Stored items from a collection
▼

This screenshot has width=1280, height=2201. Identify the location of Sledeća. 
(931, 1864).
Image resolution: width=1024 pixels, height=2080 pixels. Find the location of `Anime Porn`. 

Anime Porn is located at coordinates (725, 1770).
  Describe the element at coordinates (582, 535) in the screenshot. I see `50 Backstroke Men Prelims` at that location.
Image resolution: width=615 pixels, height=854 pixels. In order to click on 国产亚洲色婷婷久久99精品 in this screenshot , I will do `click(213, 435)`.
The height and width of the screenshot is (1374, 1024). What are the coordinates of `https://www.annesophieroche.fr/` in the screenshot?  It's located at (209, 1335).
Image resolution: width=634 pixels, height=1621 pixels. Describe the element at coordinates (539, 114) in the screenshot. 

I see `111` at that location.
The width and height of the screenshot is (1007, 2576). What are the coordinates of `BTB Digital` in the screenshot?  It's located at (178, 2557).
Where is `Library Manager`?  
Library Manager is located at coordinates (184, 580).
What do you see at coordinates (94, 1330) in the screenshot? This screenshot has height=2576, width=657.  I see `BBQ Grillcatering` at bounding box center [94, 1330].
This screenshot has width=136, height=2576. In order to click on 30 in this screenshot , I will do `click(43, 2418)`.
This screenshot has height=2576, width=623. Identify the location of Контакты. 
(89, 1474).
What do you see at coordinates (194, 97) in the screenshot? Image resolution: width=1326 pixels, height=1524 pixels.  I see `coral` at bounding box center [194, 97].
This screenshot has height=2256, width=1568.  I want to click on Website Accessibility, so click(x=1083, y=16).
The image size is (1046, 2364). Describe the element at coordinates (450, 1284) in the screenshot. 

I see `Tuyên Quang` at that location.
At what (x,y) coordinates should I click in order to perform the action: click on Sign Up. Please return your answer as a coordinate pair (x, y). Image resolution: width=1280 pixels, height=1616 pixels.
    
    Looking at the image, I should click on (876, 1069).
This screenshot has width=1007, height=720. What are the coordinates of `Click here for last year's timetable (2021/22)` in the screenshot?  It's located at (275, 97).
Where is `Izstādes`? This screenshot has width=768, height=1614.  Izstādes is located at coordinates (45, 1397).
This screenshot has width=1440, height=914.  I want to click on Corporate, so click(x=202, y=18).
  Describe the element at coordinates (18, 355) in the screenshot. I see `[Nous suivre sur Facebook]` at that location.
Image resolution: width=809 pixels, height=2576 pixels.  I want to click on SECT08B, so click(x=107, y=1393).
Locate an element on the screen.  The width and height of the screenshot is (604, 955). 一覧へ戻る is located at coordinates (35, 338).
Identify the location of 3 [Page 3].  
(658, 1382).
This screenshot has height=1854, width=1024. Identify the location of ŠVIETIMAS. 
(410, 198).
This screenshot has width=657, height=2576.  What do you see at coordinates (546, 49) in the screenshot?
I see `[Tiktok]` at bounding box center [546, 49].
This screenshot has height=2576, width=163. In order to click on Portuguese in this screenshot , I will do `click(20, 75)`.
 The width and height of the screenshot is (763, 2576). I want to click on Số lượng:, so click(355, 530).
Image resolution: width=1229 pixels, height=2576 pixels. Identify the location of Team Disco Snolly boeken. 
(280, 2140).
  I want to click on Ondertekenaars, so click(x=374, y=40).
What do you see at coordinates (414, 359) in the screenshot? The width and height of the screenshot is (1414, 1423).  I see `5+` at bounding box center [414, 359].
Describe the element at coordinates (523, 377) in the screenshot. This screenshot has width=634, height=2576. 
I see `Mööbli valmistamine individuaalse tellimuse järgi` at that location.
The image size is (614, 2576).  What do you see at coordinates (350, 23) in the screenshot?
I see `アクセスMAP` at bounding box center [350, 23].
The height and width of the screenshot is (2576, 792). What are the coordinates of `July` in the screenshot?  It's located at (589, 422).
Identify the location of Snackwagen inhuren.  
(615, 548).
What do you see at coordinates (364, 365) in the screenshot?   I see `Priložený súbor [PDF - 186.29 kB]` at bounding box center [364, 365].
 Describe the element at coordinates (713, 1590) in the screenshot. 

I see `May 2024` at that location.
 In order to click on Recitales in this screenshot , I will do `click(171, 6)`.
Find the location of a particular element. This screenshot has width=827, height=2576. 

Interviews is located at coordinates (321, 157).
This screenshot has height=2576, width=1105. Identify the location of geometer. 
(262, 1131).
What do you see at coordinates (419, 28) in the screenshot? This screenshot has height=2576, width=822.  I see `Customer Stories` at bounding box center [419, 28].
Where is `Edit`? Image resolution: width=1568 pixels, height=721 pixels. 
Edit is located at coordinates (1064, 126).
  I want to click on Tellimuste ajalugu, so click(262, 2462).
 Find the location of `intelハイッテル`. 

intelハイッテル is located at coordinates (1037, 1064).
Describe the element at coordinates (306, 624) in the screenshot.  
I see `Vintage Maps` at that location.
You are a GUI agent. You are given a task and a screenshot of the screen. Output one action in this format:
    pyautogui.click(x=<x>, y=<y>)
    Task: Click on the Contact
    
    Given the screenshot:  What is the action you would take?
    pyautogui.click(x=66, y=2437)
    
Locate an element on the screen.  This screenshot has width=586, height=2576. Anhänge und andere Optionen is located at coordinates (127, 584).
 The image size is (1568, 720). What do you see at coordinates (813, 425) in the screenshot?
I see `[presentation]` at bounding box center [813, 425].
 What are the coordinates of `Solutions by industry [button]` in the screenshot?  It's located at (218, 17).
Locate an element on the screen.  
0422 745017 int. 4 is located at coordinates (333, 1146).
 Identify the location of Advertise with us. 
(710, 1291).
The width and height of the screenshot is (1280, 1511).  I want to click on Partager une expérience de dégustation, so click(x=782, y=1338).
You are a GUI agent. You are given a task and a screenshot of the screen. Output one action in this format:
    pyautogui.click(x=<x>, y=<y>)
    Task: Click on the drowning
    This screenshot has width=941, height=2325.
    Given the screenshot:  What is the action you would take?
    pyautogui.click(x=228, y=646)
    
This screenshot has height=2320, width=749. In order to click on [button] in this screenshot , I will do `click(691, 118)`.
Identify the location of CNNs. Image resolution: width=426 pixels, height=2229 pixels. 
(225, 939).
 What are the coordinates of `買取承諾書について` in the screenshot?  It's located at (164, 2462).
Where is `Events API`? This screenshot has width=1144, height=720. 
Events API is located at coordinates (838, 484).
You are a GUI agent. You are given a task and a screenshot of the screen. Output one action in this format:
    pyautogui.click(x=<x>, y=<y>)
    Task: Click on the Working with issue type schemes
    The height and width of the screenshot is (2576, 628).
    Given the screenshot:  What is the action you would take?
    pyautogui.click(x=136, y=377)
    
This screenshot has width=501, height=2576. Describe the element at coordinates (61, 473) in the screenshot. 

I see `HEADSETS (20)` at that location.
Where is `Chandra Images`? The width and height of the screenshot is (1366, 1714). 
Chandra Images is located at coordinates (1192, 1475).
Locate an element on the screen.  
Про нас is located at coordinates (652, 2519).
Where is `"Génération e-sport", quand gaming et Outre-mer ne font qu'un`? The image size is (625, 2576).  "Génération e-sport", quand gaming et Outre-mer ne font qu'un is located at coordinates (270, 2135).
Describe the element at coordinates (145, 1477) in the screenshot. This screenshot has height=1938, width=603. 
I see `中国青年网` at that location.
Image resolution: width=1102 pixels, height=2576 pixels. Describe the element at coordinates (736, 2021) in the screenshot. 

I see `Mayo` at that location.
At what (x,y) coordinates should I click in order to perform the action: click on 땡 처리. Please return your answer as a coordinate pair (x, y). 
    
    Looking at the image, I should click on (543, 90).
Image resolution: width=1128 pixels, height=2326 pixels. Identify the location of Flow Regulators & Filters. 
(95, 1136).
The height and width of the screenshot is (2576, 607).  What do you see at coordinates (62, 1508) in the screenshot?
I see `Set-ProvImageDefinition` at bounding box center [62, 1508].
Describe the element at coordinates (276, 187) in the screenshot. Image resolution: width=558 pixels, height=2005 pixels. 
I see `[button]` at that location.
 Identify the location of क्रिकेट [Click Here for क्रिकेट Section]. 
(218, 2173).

▲

§ **To do**
Your answer must be the data above, copied exactly from its first line through the line containing "What do you see at coordinates (94, 1330)", and nothing more.

§ **Reply**
This screenshot has width=1280, height=2201. Identify the location of Sledeća. 
(931, 1864).
Image resolution: width=1024 pixels, height=2080 pixels. Find the location of `Anime Porn`. 

Anime Porn is located at coordinates (725, 1770).
  Describe the element at coordinates (582, 535) in the screenshot. I see `50 Backstroke Men Prelims` at that location.
Image resolution: width=615 pixels, height=854 pixels. In order to click on 国产亚洲色婷婷久久99精品 in this screenshot , I will do `click(213, 435)`.
The height and width of the screenshot is (1374, 1024). What are the coordinates of `https://www.annesophieroche.fr/` in the screenshot?  It's located at (209, 1335).
Image resolution: width=634 pixels, height=1621 pixels. Describe the element at coordinates (539, 114) in the screenshot. 

I see `111` at that location.
The width and height of the screenshot is (1007, 2576). What are the coordinates of `BTB Digital` in the screenshot?  It's located at (178, 2557).
Where is `Library Manager`?  
Library Manager is located at coordinates (184, 580).
What do you see at coordinates (94, 1330) in the screenshot? This screenshot has height=2576, width=657.  I see `BBQ Grillcatering` at bounding box center [94, 1330].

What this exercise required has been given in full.